The Searchers was released at the peak of the western in cinematic history. There were great westerns before and after this movie, but there are few that exemplify the genre as well as The Searchers. However, it wouldn’t be my first recommendation to someone who is new to the western. It has the all the tropes, but is layered in a different, more complex way. The Indians are our bad guys of course, but our hero may not be the hero we want him to be. It was shot in Monument Valley and represents the gigantic sense of the West yet feels small and more personal. It contains the final shootout, the good versus the evil, but it isn’t really about these things at all. I enjoy this movie and find it a great way to spend two hours. Why am I so hesitant in recommending this movie to watch as a representation of a genre?
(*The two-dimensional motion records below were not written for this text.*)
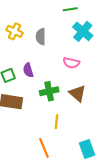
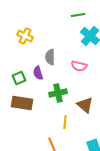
gray semicircle: (41, 37) -> (50, 57), moved
brown triangle: (78, 93) -> (85, 105), moved

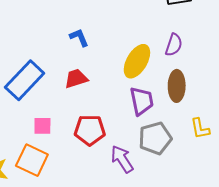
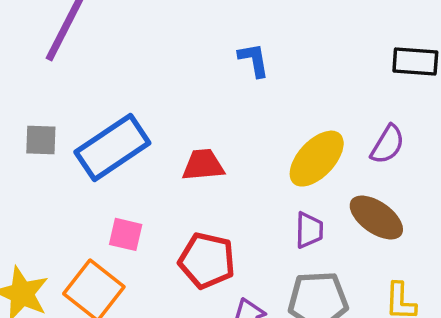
blue L-shape: (79, 38) -> (254, 60), moved
brown ellipse: (177, 86) -> (376, 217), turned -68
purple trapezoid: (142, 101) -> (309, 230), size x0.7

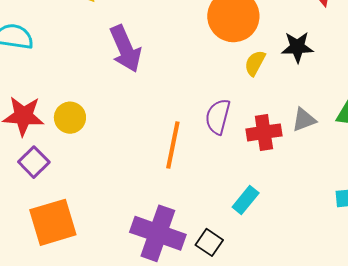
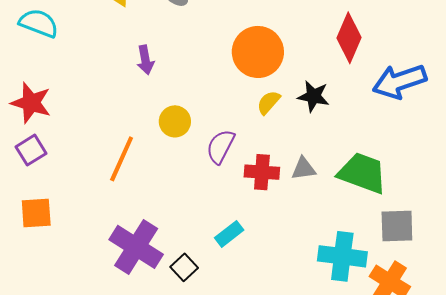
purple arrow: (125, 49) -> (145, 60), size x0.6
yellow circle: (70, 118) -> (175, 121), moved
orange line: (173, 145) -> (122, 159), moved
orange square: (53, 222) -> (36, 213), size x0.7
After years away from home, after fighting in the Civil War, Ethan Edwards, (John Wayne) finally returns to his family. Before long, Comanche Indians raid the family home, murder his brother, brother’s wife, and their son and abduct their daughters Debbie and Lucy. Ethan takes Debbie’s adopted brother, Martin Pawley (Jeffrey Hunter), with him on a ten year journey to find them.
You might think the plot sounds cliche for a western. It is, but this movie doesn’t let you walk away from it with the sense of happiness like many of them. This movie blurs the line between good guy and bad guy in a way many others do not. “It’s a John Wayne movie!” My grandfather used to say, perhaps insinuating that meant it was great. Every time we watched a Wayne flick, he was the unequivocal hero, at least to me he was. His legend may live larger in our minds than what it is in this movie. The protagonist of our movie, Ethan Edwards, is one of the most complex in western, or maybe even movie history. Usually, we are encouraged to seek out a character to get behind, to hope in, someone to capture our heart. Ethan isn’t supposed to have heart. He’s a deeply troubled, flawed, bitter, sometimes psychotic person. His character is as racist as he is courageous. He learns the language and culture of the Comanche in order to use it against them in heinous ways. He treats the only other person which will take this journey with him with hesitation because he’s one eighth Cherokee. He considers killing the person he has been obsessively searching for years because she may have become more “buck” than human. Every time we are about to cheer for this character he does or says something that makes you do the opposite. We want him to rescue Debbie but we wouldn’t be against him dying in the process.
Whatever you may think of the main character, you cannot deny the great visuals brought to the screen by Ford. A director famous for not using storyboards makes it seem as though he planned shots in this movie for years. Ethan slowly making his way by horseback towards the family home is shot through the doorway, framing his entrance but also giving us the sense of what it feels like to come home after years of being away. We want to be inside, home, safe. Contrast that shot against another a few scenes later when Ethan is looking into a doorway at the dead body of his nephew. We want to be outside, safe. These shots help turn the tone of the movie over and over and it works. Ford also gives us a ten year journey in the span of two hours. His editing in the last half of the movie accomplishes this task almost perfectly. After being gone for a long time Martin sends a letter to back home to his love, catching her up on the last few years. Her reading of the letter cuts back and forth with flash backs from Ethan and herself and serve the story and passage of time equally. Travels are explained, and with a dissolve separating our searchers with a hot desert sun, we are all caught up. Great costuming and makeup come in to play here as well, giving us a grey haired Ethan who has obviously spent years on the hunt.
Everything in this movie is complicated, it’s near as clear cut as many other westerns. The good guy in white, the bad guy in black, the good guy wins in the end. We expect it and are usually comfortable with it. Let the events unfold as we get to our inevitable conclusion. The premise seems like an generic norm, but it is a backdrop for some of the better character stories told. The movie doesn’t go down easy, it isn’t a fun movie with a few serious issues. It’s a serious movie injected with fun because without it we may just go insane watching it. This makes it hard to recommend to an average movie goer as well as a western fan. It’s hard to walk away from a movie feeling so down when in the end, it all turned out alright. We get a sour feeling, not just from the main characters actions but also from dismissing them in search for a hero.